17. The apparatus according to claim 16, wherein the determining module is configured to:

According to the task type of the to-be-processed task and preset corresponding rules, determine one or more candidate machine clusters corresponding to the to-be-processed task; the preset corresponding rules are used to indicate the correspondence between multiple task types and machine clusters relationship, the multiple task types include the task type of the to-be-processed task;

The first machine cluster is selected from the one or more candidate machine clusters, and the processing capability of the first machine cluster is higher than the processing capability of other machine clusters in the candidate machine cluster.

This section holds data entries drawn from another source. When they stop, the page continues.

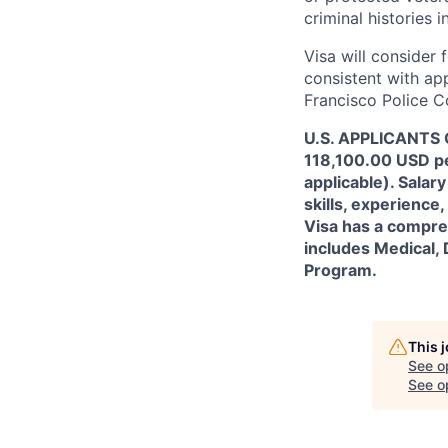
criminal histories 
Visa will consider 
consistent with app
Francisco Police C
U.S. APPLICANTS O
118,100.00 USD per
applicable). Sala
skills, experience,
Visa has a compreh
includes Medical, 
Program.
This 
See o
See op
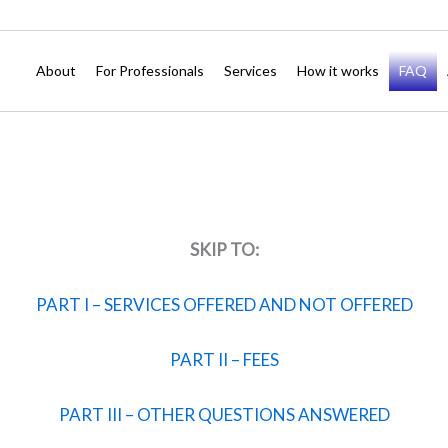
About
For Professionals
Services
How it works
FAQ
SKIP TO:
PART I – SERVICES OFFERED AND NOT OFFERED
PART II – FEES
PART III – OTHER QUESTIONS ANSWERED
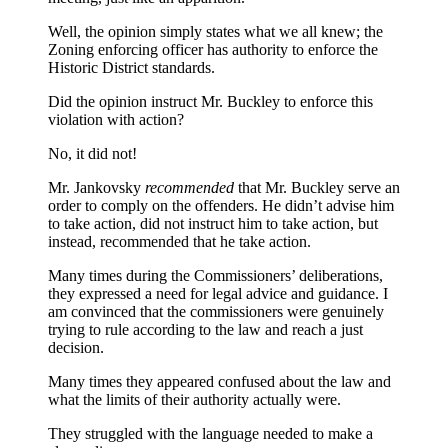
Well, the opinion simply states what we all knew; the
Zoning enforcing officer has authority to enforce the
Historic District standards.
Did the opinion instruct Mr. Buckley to enforce this
violation with action?
No, it did not!
Mr. Jankovsky
recommended
that Mr. Buckley serve an
order to comply on the offenders. He didn’t advise him
to take action, did not instruct him to take action, but
instead, recommended that he take action.
Many times during the Commissioners’ deliberations,
they expressed a need for legal advice and guidance. I
am convinced that the commissioners were genuinely
trying to rule according to the law and reach a just
decision.
Many times they appeared confused about the law and
what the limits of their authority actually were.
They struggled with the language needed to make a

18. A processing device based on a distributed batch processing system, wherein the device comprises:

a receiving module, configured to receive a task processing instruction sent by the control device, where the task processing instruction includes an identifier of the first machine cluster and a task to be processed;

A sending module, configured to send the task to be processed to a first server in the first machine cluster according to the identifier of the first machine cluster; the first server is any server in the first machine cluster .

19. A distributed batch processing system, characterized in that the system comprises a control device, a routing device and at least one machine cluster, and each machine cluster is provided with a plurality of servers;

The control device is configured to acquire the task to be processed, and according to the preset mapping table stored in the control device, determine the first machine cluster in the at least one machine cluster corresponding to the task to be processed, and assign the sending the task to be processed and the identifier of the first machine cluster to the routing device;

the routing device, configured to send the task to be processed to a first server in the first machine cluster, where the first server is any server in the machine cluster;

The first server is configured to shard the to-be-processed task, and send multiple shards corresponding to the to-be-processed task to one or more of the first machine cluster except the first server. multiple second servers; and, acquiring the processing results of the to-be-processed tasks obtained by the one or more second servers after processing the multiple fragments, and sending the processing results of the to-be-processed tasks to the the control device.

20. A computer-readable storage medium comprising instructions which, when run on a computer, cause the computer to perform the method of any one of claims 1 to 9.

21. A computer program product which, when run on a computer, causes the computer to perform the method of any one of claims 1 to 9.